Plan de la fiche sur le chapitre 2 de Pierre et Jean de Maupassant :
Introduction
Texte étudié
Annonce des axes
Commentaire littéraire
Conclusion


Introduction

    Ce texte est un extrait du roman naturaliste Pierre et Jean de Maupassant, roman publié en 1888. Maître Lecanu a annoncé aux Roland l'héritage laissé à Jean par Léon Maréchal. Les deux frères sont partis chacun de leur côté.

    Dans cet extrait, Pierre réfléchit, face à la mer, à ce qui vient de se passer. Il assiste à un beau spectacle nocturne dans le port du Havre.

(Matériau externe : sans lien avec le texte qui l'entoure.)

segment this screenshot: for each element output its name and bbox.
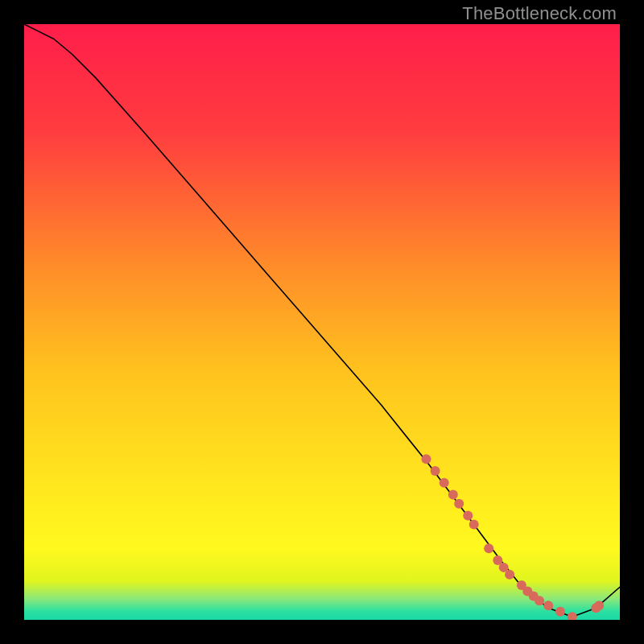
scatter-point [555, 607, 565, 617]
chart-stage: TheBottleneck.com [0, 0, 644, 644]
scatter-point [594, 601, 604, 610]
plot-area [24, 24, 620, 620]
chart-svg [24, 24, 620, 620]
scatter-point [448, 490, 458, 500]
scatter-point [454, 499, 464, 509]
scatter-point [422, 454, 431, 464]
gradient-background [24, 24, 620, 620]
scatter-point [463, 511, 473, 521]
scatter-point [469, 520, 479, 530]
scatter-point [484, 543, 493, 553]
scatter-point [543, 601, 553, 610]
scatter-point [431, 466, 440, 476]
scatter-point [440, 478, 449, 488]
scatter-point [505, 570, 514, 580]
scatter-point [535, 596, 544, 605]
watermark-text: TheBottleneck.com [462, 3, 617, 24]
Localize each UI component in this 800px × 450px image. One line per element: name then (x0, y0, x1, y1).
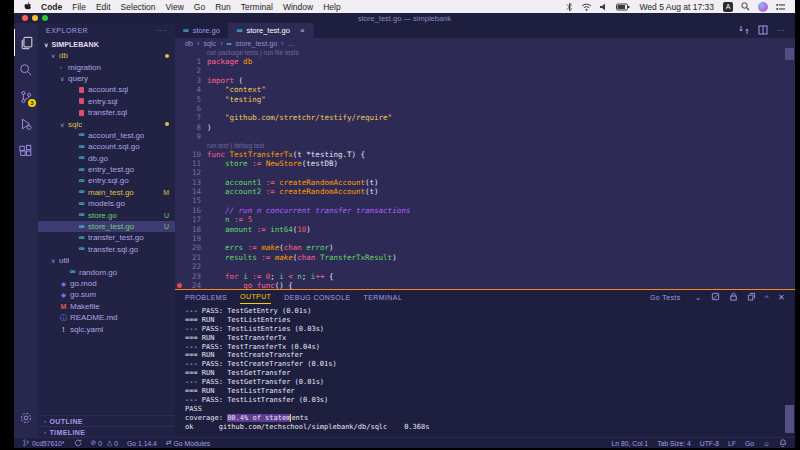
menu-go[interactable]: Go (194, 2, 205, 12)
output-line[interactable]: --- PASS: TestGetTransfer (0.01s) (185, 378, 795, 387)
codelens-actions[interactable]: run test | debug test (175, 142, 795, 150)
editor-scrollbar-thumb[interactable] (785, 48, 794, 60)
breadcrumb-sqlc[interactable]: sqlc (203, 39, 216, 48)
source-control-view-icon[interactable]: 3 (14, 83, 38, 110)
output-line[interactable]: === RUN TestListEntries (185, 316, 795, 325)
tree-item-migration[interactable]: ›migration (38, 61, 175, 72)
menu-view[interactable]: View (166, 2, 184, 12)
spotlight-search-icon[interactable] (741, 2, 750, 11)
tree-item-account_test.go[interactable]: ∞account_test.go (38, 130, 175, 141)
run-debug-view-icon[interactable] (14, 110, 38, 137)
line-number[interactable]: 18 (175, 225, 201, 234)
tree-item-sqlc.yaml[interactable]: !sqlc.yaml (38, 323, 175, 334)
line-number[interactable]: 1 (175, 57, 201, 66)
search-view-icon[interactable] (14, 56, 38, 83)
tree-item-transfer.sql[interactable]: transfer.sql (38, 107, 175, 118)
tree-item-store.go[interactable]: ∞store.goU (38, 209, 175, 220)
line-number[interactable]: 5 (175, 95, 201, 104)
code-line-22[interactable]: 22 (175, 262, 795, 271)
language-mode-status[interactable]: Go (745, 440, 754, 447)
tree-item-store_test.go[interactable]: ∞store_test.goU (38, 221, 175, 232)
line-number[interactable]: 14 (175, 187, 201, 196)
tree-item-account.sql[interactable]: account.sql (38, 84, 175, 95)
line-number[interactable]: 15 (175, 196, 201, 205)
output-line[interactable]: PASS (185, 405, 795, 414)
code-line-14[interactable]: 14 account2 := createRandomAccount(t) (175, 187, 795, 196)
output-line[interactable]: --- PASS: TestCreateTransfer (0.01s) (185, 360, 795, 369)
minimize-window-button[interactable] (32, 15, 38, 21)
tree-item-db.go[interactable]: ∞db.go (38, 153, 175, 164)
tree-item-transfer_test.go[interactable]: ∞transfer_test.go (38, 232, 175, 243)
tree-item-query[interactable]: ∨query (38, 73, 175, 84)
output-console[interactable]: --- PASS: TestGetEntry (0.01s)=== RUN Te… (175, 304, 795, 437)
code-line-8[interactable]: 8) (175, 123, 795, 132)
line-number[interactable]: 20 (175, 243, 201, 252)
battery-icon[interactable] (616, 3, 630, 11)
menu-edit[interactable]: Edit (96, 2, 111, 12)
code-editor[interactable]: run package tests | run file tests1packa… (175, 48, 795, 289)
line-number[interactable]: 10 (175, 150, 201, 159)
maximize-panel-icon[interactable]: ^ (765, 293, 769, 302)
tree-item-README.md[interactable]: ⓘREADME.md (38, 312, 175, 323)
cursor-position-status[interactable]: Ln 80, Col 1 (611, 440, 648, 447)
line-number[interactable]: 12 (175, 168, 201, 177)
split-editor-icon[interactable] (758, 25, 768, 37)
tab-debug-console[interactable]: DEBUG CONSOLE (284, 290, 350, 304)
line-number[interactable]: 6 (175, 104, 201, 113)
code-line-16[interactable]: 16 // run n concurrent transfer transact… (175, 206, 795, 215)
line-number[interactable]: 2 (175, 66, 201, 75)
tree-item-main_test.go[interactable]: ∞main_test.goM (38, 187, 175, 198)
extensions-view-icon[interactable] (14, 137, 38, 164)
code-line-24[interactable]: 24 go func() { (175, 281, 795, 289)
workspace-root-folder[interactable]: ∨ SIMPLEBANK (38, 38, 175, 50)
output-channel-dropdown[interactable]: Go Tests ⌄ (650, 293, 702, 302)
explorer-more-actions-icon[interactable]: ··· (157, 27, 167, 34)
code-line-4[interactable]: 4 "context" (175, 85, 795, 94)
outline-section[interactable]: › OUTLINE (38, 415, 175, 426)
ok-line[interactable]: ok github.com/techschool/simplebank/db/s… (185, 423, 795, 432)
output-line[interactable]: --- PASS: TestTransferTx (0.04s) (185, 343, 795, 352)
eol-status[interactable]: LF (728, 440, 736, 447)
code-line-2[interactable]: 2 (175, 66, 795, 75)
line-number[interactable]: 17 (175, 215, 201, 224)
breadcrumb-file[interactable]: store_test.go (236, 39, 278, 48)
code-line-20[interactable]: 20 errs := make(chan error) (175, 243, 795, 252)
encoding-status[interactable]: UTF-8 (700, 440, 719, 447)
apple-menu-icon[interactable] (24, 2, 32, 11)
panel-scrollbar-thumb[interactable] (785, 405, 794, 433)
line-number[interactable]: 9 (175, 132, 201, 141)
tree-item-random.go[interactable]: ∞random.go (38, 266, 175, 277)
line-number[interactable]: 22 (175, 262, 201, 271)
zoom-window-button[interactable] (42, 15, 48, 21)
tree-item-db[interactable]: ∨db (38, 50, 175, 61)
close-tab-icon[interactable]: × (300, 26, 305, 35)
tab-output[interactable]: OUTPUT (240, 290, 271, 304)
line-number[interactable]: 16 (175, 206, 201, 215)
feedback-icon[interactable]: ☺ (763, 440, 770, 447)
menu-file[interactable]: File (72, 2, 86, 12)
clear-output-icon[interactable] (711, 292, 720, 302)
output-line[interactable]: --- PASS: TestListEntries (0.03s) (185, 325, 795, 334)
code-line-19[interactable]: 19 (175, 234, 795, 243)
open-changes-icon[interactable] (739, 25, 749, 37)
notifications-bell-icon[interactable] (779, 439, 787, 447)
bluetooth-icon[interactable] (566, 2, 573, 12)
window-titlebar[interactable]: store_test.go — simplebank (14, 13, 795, 23)
tree-item-entry.sql.go[interactable]: ∞entry.sql.go (38, 175, 175, 186)
output-line[interactable]: --- PASS: TestGetEntry (0.01s) (185, 307, 795, 316)
code-line-3[interactable]: 3import ( (175, 76, 795, 85)
line-number[interactable]: 4 (175, 85, 201, 94)
tab-store-test-go[interactable]: ∞ store_test.go × (229, 23, 314, 38)
tree-item-util[interactable]: ∨util (38, 255, 175, 266)
code-line-21[interactable]: 21 results := make(chan TransferTxResult… (175, 253, 795, 262)
tree-item-entry_test.go[interactable]: ∞entry_test.go (38, 164, 175, 175)
volume-icon[interactable] (600, 3, 608, 11)
manage-gear-icon[interactable] (14, 404, 38, 431)
code-line-6[interactable]: 6 (175, 104, 795, 113)
code-line-11[interactable]: 11 store := NewStore(testDB) (175, 159, 795, 168)
more-actions-icon[interactable]: ··· (777, 26, 785, 35)
siri-icon[interactable] (758, 2, 768, 12)
go-modules-status[interactable]: ⇄ Go Modules (166, 439, 210, 447)
code-line-9[interactable]: 9 (175, 132, 795, 141)
output-line[interactable]: === RUN TestListTransfer (185, 387, 795, 396)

Pierre et Jean - Maupassant



Texte étudié

    Ayant fait encore quelques pas, il s'arrêta pour contempler la rade. Sur sa droite, au-dessus de Sainte-Adresse, les deux phares électriques du cap de la Hève, semblables à deux cyclopes monstrueux et jumeaux, jetaient sur la mer leurs longs et puissants retards. Partis des deux foyers voisins, les deux rayons parallèles, pareils aux queues géantes de deux comètes, descendaient, suivant une pente droite et démesurée, du sommet de la côte au fond de l'horizon. Puis sur les deux jetées, deux autres feux, enfants de ces colosses, indiquaient l'entrée du Havre ; et là-bas, de l'autre côté de la Seine, on en voyait d'autres encore, beaucoup d'autres, fixes ou clignotants, à éclats et à éclipses, s'ouvrant et se fermant comme des yeux, les yeux des ports, jaunes, rouges, verts, guettant la mer obscure couverte de navires, les yeux vivants de la terre hospitalière disant, rien que par le mouvement mécanique invariable et régulier de leurs paupières : "C'est moi. Je suis Trouville, je suis Honfleur, je suis la rivière de Pont-Audemer." Et dominant tous les autres, si haut que, de si loin, on le prenait pour une planète, le phare aérien d'Etouville montrait la route de Rouen, à travers les bancs de sable de l'embouchure du grand fleuve.
    Puis sur l'eau profonde, sur l'eau sans limites, plus sombre que le ciel, on croyait voir, ça et là, des étoiles. Elles tremblotaient dans la brume nocturne, petites, proches ou lointaines, blanches, vertes ou rouges aussi. Presque toutes étaient immobiles, quelques-unes, cependant, semblaient courir ; c'étaient les feux des bâtiments à l'ancre attendant la marée prochaine, ou des bâtiments en marche venant chercher un mouillage.
    Juste à ce moment la lune se leva derrière la ville ; et elle avait l'air du phare énorme et divin allumé dans le firmament pour guider la flotte infinie des vraies étoiles.
    Pierre murmura, presque à haute voix :
    "Voilà, et nous nous faisons de la bile pour quatre sous !" Tout près de lui soudain, dans la tranchée large et noire ouverte entre les jetées, une ombre, une grande ombre fantastique, glissa. S'étant penché sur le parapet de granit, il vit une barque de pêche qui rentrait, sans un bruit de voix, sans un bruit de flot, sans un bruit d'aviron, doucement poussée par sa haute voile brune tendue à la brise du large.
    Il pensa : "Si on pouvait vivre là-dessus, comme on serait tranquille, peut-être !"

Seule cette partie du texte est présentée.